PROMPT: Gather each line of the records where "travaux" appears.

[Collected data]
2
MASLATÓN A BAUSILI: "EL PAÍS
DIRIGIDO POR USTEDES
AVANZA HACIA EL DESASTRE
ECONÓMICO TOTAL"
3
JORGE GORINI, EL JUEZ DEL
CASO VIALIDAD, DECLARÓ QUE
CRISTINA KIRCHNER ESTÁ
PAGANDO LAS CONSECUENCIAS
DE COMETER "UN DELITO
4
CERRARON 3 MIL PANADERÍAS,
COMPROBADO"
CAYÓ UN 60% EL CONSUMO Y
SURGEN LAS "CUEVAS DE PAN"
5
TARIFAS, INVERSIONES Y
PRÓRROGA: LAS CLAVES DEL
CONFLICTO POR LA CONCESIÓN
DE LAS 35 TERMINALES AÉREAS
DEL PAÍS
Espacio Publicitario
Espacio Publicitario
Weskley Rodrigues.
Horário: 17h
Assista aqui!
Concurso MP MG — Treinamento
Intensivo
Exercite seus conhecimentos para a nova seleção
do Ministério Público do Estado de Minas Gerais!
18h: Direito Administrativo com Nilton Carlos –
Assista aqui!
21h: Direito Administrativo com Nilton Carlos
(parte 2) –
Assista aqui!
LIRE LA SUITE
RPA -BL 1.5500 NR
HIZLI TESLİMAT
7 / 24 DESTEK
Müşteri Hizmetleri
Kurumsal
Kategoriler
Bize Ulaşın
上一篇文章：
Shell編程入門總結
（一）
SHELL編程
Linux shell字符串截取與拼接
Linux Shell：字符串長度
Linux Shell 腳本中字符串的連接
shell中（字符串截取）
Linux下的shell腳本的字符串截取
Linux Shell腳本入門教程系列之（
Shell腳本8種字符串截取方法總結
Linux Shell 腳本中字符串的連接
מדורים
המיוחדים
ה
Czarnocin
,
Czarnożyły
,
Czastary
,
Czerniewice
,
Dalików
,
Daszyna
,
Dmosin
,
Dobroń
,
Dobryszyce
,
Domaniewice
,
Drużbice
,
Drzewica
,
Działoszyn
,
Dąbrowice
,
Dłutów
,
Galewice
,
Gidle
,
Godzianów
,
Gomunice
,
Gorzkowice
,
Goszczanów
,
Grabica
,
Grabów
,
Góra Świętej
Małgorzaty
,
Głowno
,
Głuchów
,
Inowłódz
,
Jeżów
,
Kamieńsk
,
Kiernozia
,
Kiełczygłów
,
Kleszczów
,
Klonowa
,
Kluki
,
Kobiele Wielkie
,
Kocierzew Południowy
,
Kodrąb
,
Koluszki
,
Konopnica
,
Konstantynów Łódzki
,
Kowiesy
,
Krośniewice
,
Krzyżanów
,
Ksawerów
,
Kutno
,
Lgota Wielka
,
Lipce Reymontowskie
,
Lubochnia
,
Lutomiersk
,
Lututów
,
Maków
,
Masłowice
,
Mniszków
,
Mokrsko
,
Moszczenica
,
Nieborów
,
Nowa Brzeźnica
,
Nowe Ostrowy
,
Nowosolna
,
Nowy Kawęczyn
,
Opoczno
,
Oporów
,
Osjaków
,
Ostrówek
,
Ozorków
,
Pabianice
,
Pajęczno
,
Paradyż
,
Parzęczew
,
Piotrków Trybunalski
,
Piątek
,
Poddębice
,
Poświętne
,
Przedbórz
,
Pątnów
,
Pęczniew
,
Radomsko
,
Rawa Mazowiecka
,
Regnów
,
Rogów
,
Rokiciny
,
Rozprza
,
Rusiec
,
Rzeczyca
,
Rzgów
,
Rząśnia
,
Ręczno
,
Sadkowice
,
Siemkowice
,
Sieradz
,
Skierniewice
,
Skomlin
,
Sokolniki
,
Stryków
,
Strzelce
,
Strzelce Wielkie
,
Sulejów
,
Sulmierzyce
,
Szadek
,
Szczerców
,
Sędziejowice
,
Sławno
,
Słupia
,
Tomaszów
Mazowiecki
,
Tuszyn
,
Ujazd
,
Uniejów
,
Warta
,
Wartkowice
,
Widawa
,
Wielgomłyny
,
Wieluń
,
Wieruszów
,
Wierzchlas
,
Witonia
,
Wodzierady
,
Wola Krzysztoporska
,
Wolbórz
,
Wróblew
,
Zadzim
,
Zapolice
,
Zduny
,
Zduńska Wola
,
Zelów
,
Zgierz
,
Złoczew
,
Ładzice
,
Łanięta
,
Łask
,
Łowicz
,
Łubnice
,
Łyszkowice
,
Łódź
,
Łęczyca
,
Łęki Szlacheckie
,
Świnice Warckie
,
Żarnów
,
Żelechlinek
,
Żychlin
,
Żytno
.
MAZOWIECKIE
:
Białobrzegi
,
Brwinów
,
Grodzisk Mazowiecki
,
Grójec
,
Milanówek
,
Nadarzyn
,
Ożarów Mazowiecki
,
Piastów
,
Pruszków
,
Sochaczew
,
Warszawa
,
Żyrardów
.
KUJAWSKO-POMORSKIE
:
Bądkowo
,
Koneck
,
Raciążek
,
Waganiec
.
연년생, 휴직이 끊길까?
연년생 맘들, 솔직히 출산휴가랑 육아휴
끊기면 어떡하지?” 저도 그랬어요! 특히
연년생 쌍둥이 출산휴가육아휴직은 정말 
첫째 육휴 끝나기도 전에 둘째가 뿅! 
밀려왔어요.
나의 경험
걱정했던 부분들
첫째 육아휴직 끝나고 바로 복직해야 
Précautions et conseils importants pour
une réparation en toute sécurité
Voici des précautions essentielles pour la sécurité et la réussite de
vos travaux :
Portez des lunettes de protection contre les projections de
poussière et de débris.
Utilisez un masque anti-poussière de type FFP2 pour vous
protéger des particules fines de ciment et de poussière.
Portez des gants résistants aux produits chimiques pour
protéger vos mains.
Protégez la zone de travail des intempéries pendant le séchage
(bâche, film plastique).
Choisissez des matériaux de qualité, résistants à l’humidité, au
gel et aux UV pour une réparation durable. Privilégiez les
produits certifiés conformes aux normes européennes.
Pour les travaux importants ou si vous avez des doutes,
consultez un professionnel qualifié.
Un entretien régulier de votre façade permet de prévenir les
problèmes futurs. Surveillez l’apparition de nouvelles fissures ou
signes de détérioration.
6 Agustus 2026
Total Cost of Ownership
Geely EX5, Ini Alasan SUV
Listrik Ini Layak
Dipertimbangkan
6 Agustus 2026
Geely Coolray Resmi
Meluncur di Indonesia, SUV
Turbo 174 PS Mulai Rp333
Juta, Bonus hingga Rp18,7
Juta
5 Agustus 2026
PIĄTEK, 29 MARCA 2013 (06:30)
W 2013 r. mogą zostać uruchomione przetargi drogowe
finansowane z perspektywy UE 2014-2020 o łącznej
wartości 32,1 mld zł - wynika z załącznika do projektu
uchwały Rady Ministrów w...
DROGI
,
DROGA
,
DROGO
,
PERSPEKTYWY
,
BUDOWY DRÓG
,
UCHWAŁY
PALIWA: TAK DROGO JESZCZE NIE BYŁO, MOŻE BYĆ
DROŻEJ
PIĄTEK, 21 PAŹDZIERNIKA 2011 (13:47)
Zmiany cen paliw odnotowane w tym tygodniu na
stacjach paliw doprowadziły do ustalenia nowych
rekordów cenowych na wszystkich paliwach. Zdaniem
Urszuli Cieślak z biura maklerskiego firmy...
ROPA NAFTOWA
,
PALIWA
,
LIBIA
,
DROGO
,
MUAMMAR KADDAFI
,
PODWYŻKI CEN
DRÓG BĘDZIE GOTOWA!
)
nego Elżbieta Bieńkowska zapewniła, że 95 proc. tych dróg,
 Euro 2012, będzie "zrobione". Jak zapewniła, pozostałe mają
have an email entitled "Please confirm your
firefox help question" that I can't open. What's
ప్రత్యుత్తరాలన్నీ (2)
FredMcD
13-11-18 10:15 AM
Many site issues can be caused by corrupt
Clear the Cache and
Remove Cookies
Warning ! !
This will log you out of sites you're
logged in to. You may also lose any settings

TASK OUTPUT:
vos travaux :
Pour les travaux importants ou si vous avez des doutes,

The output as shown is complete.